I have recently reinstalled manjaro linux and I noticed the fans blowing away, even though I was not running any app.
htop shows high cpu usage even though no app is using the cpu to that level. it seems to be the kernel, but even with kernel threads enabled on htop i can’t see anything that would justify the usage.
Here is some more info on pastebin:
Can somebody help me understand what is going on here?
Two things i think about:
- high IO: file read/write does use CPU
- unused GPU: using the wrong GPU driver might solicit the CPU instead for screen rendering
It is not just Kernel threads. Like @maycne.sonahoz wrote, IOwait and other Kernel interrupts listed in red, since the status bar is “kernel time” usage.
If it is a problem with IOwait, you might want to check that your SSD is healthy. It is sometimes a indication that there is something wrong with it or there is a problem with the filesystem, or it is just slow.

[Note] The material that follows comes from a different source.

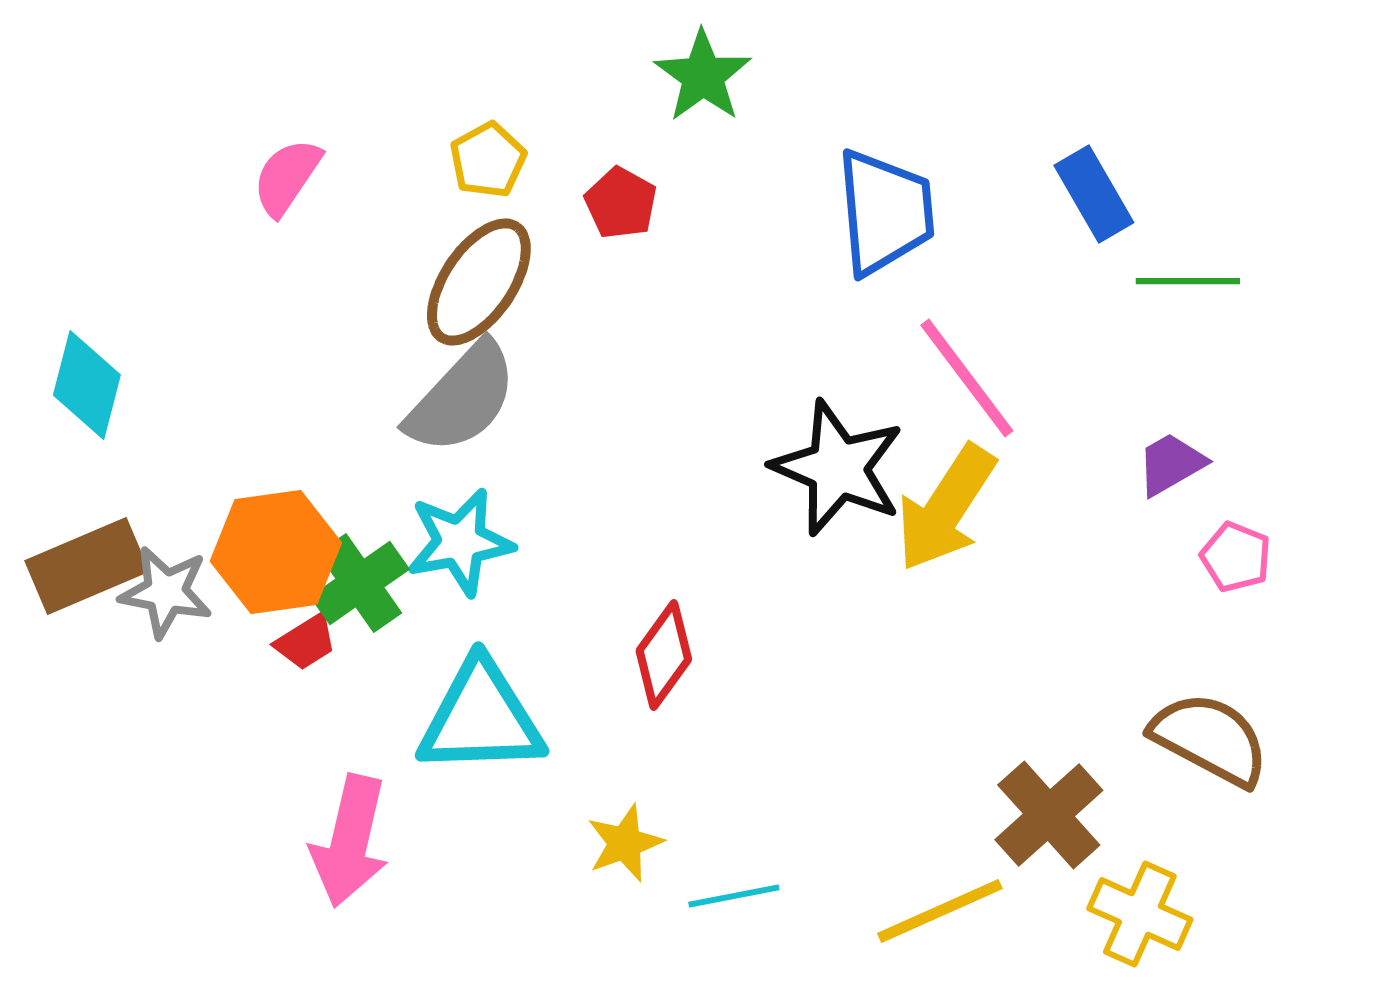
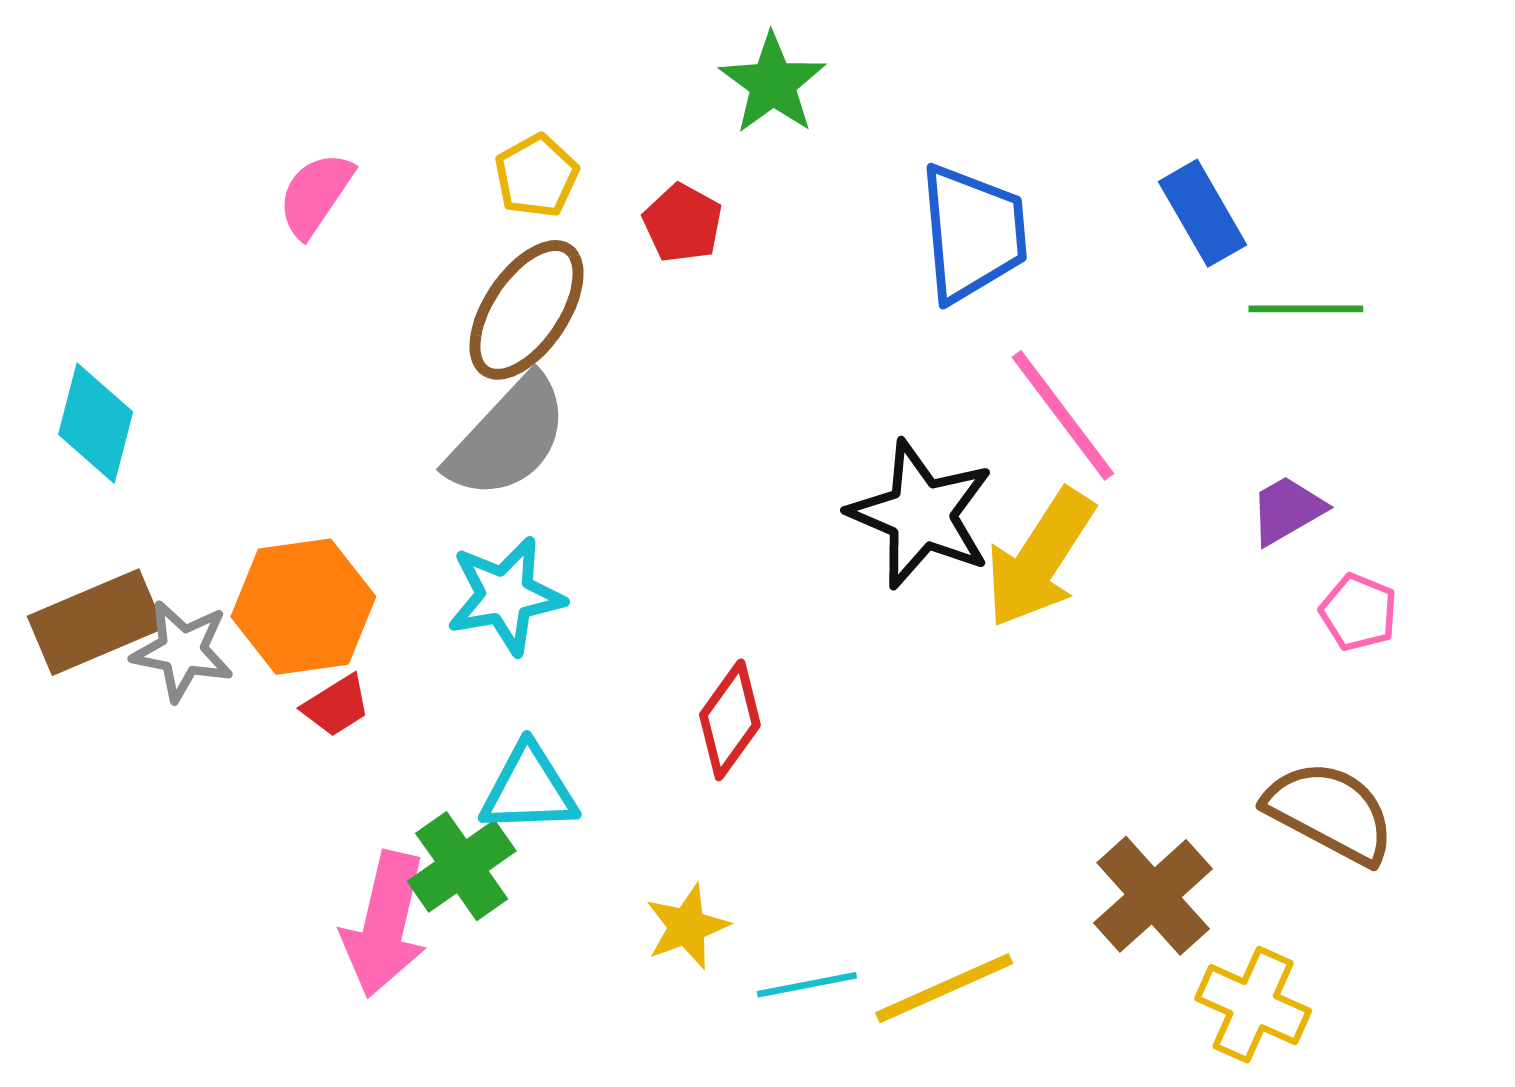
green cross: (360, 583) -> (462, 866), moved
cyan triangle: (481, 718) -> (529, 789), size x0.7
yellow line: (940, 911) -> (944, 988), moved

I think I found the problem but I don’t really understand the impact of the solution.
Basically I used the command
grep . -r /sys/firmware/acpi/interrupts/ as seen on How to handle cpu interrupts that causes high cpu usage , since it described a problem exactly like mine.

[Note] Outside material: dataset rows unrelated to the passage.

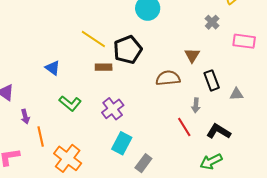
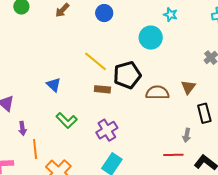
brown semicircle: (168, 78) -> (157, 93), moved
red line: (184, 127) -> (173, 155), turned -66

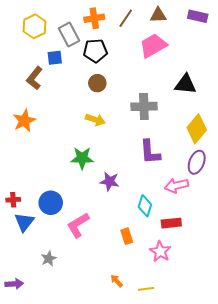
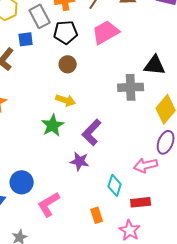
pink trapezoid: (153, 46) -> (106, 32), moved
gray cross: (144, 106) -> (131, 87), moved
purple L-shape: (150, 152) -> (92, 132), moved, turned 48
green star: (82, 158) -> (53, 125), moved, turned -30

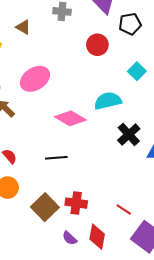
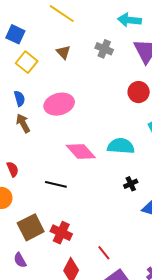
red circle: (97, 45) -> (139, 92), moved
black cross: (129, 134) -> (131, 184), size x0.6
purple semicircle: (70, 238) -> (20, 260), moved

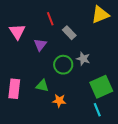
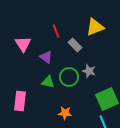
yellow triangle: (100, 15) -> (95, 27), moved
purple triangle: (40, 45) -> (46, 57), turned -32
green triangle: (42, 86) -> (48, 82), moved

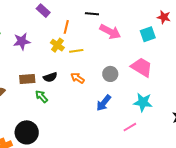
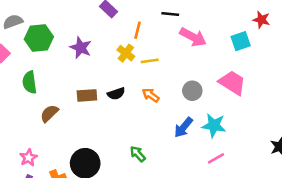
purple star: (22, 41) -> (81, 48), turned 30
green arrow: (41, 96) -> (138, 154), moved
cyan star: (143, 102) -> (214, 125), moved

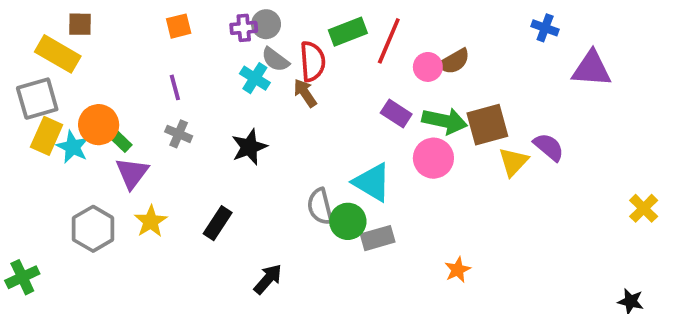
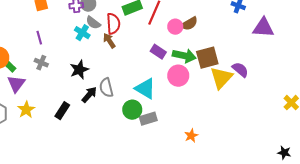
yellow triangle: (513, 162) -> (221, 78), size x1.4
gray semicircle: (320, 206) -> (106, 88), moved
black arrow: (268, 279) -> (89, 95), moved

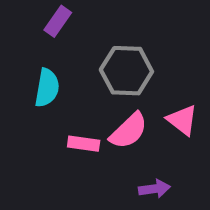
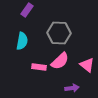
pink triangle: (182, 120) -> (87, 65), moved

I found out that one of the interrupts had strange values (others were 0):
/sys/firmware/acpi/interrupts/gpe6E: 8565531 EN STS enabled unmasked.
echo "disable" > /sys/firmware/acpi/interrupts/gpe6E as root and indeed it worked!

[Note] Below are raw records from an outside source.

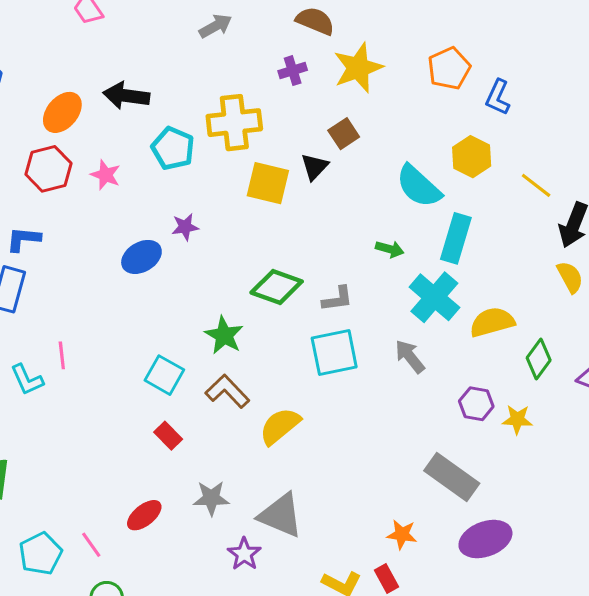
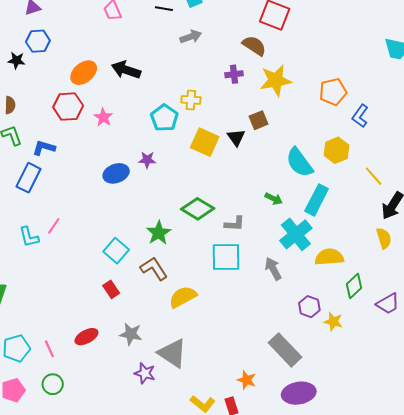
yellow cross: (234, 123) -> (191, 100), size x0.6
cyan pentagon: (173, 148) -> (164, 118), moved
black triangle: (315, 167) -> (236, 138), turned -30
pink line: (62, 355) -> (54, 226), turned 30
purple star: (244, 554) -> (145, 373), turned -30

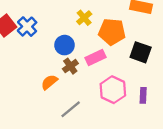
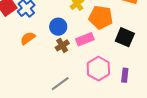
orange semicircle: (49, 82) -> (28, 38), moved

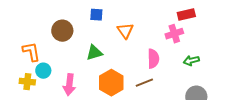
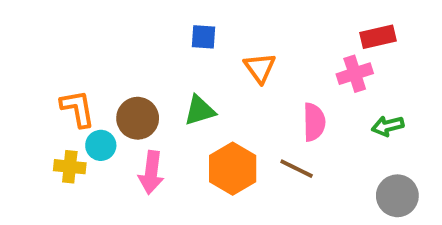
brown circle: (62, 31) -> (138, 118), moved
brown line: (144, 83) -> (297, 169), turned 48

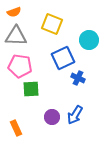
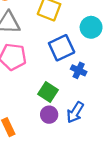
green square: (31, 89) -> (48, 92), moved, turned 36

I have got massive improvements in htop:
But I want to know, does anybody know if there any side effects to disabling this interrupt? Is there a better way of doing this?
Hi @jpns05 , I’m the one who made the post you cited about the high cpu usage!
There’s no disadvantages or “long term” problems that this solution will cause, that I have experienced at least.
Funny thing, I also had windows 10 on that laptop and it presented a very similar problem with cpu usage, but I never tried to fix it on windows.
That’s the main reason I was seen such good performance on Linux compared to windows probably…
If you have created a systemd file to disable those pesky interrupts at boot I advice you to keep a copy of it on a USB disk/external HDD, because eventually you’re gonna reinstall the OS, and you since will have forgotten the steps to solve this problem XD
Happened to me a few times so I just save the file somewhere and I don’t have to think about it!